Not only do such suits drive up legal costs across the industry, but they also disturb the equilibrium of a system in which technology companies such as Microsoft and Nokia hold off on exercising their patent rights, to avoid the resulting battles that can undermine fast-emerging technology platforms and the lucrative markets that build up around them.
“Anyone in the patent business knows that a patent-infringement suit against these well-protected larger companies will bring a massive infringement counterclaim,” Tyler wrote in a 2004 article for Texas Lawyer. “But this tactic is useless against the patent pirate, who typically has no products at all, so there is nothing against which to make an infringement counterclaim.”

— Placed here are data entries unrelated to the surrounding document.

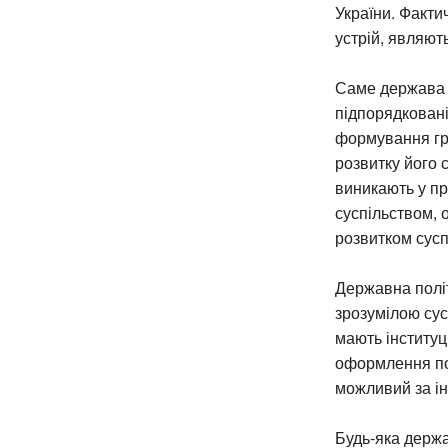
України. Факти
устрій, являют
Саме держава є
підпорядковані
формування гр
розвитку його 
виникають у п
суспільством, 
розвитком сусп
Державна полі
зрозумілою сус
мають інституц
оформлення пол
можливий за ін
Будь-яка держа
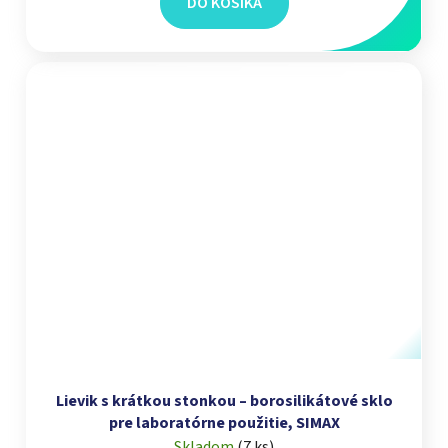
DO KOŠÍKA
Lievik s krátkou stonkou – borosilikátové sklo
pre laboratórne použitie, SIMAX
Skladom
(
7 ks
)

In another illustrative case, American Video Graphics, a limited partnership, purchased a set of video-game patents once owned by Tektronix of Beaverton, OR. Tyler calls them a “litigation machine.” Among their patented technologies is a software method to simulate spherical panning, that is, the sort of roving, three-dimensional player’s-eye-view common in many modern video games.
Tektronix’s patent (number 4,734,690) was first filed in 1984 and granted in 1988. In August, 2004, nearly two decades after that first filing, American Video Graphics filed a trio of complaints against Sony, LucasArts, Nintendo, and a dozen other gamemakers and device manufacturers.
But visit the American Video Graphics corporate website and you’ll get a “coming soon” message and a phone number shared by a Marshall resident. A call to that resident was quickly referred to AVG’s legal counsel, the Dallas law firm of McKool Smith, which declined to be interviewed for this article.
Gil Gillam, a Marshall attorney who represented Intel in an American Video Graphics suit, says his client ultimately chose to settle the case rather than fight it. “I think the legal team at Intel would have jumped to try that case, but it just made better business sense to get out of that case at the price they got out at,” Gillam says.
The reason for such a situation comes down to patent law itself. Although the topics are generally technical, the legal theory is modeled on the common law tradition of land title and civil trespass. Assuming that a claim has well-marked boundaries, government recognition, and a clear chain of ownership, a patent-holder’s motives are nobody else’s business. Perhaps it’s not surprisingly then, that such a philosophy has played particularly well in a state where many homes, ranches, and farms still enjoy 19th-century homestead protection.
“Buying a patent and forcing your rights has become a new kind of entrepreneurial activity in recent years,” says Gillam. “It’s also completely legal.”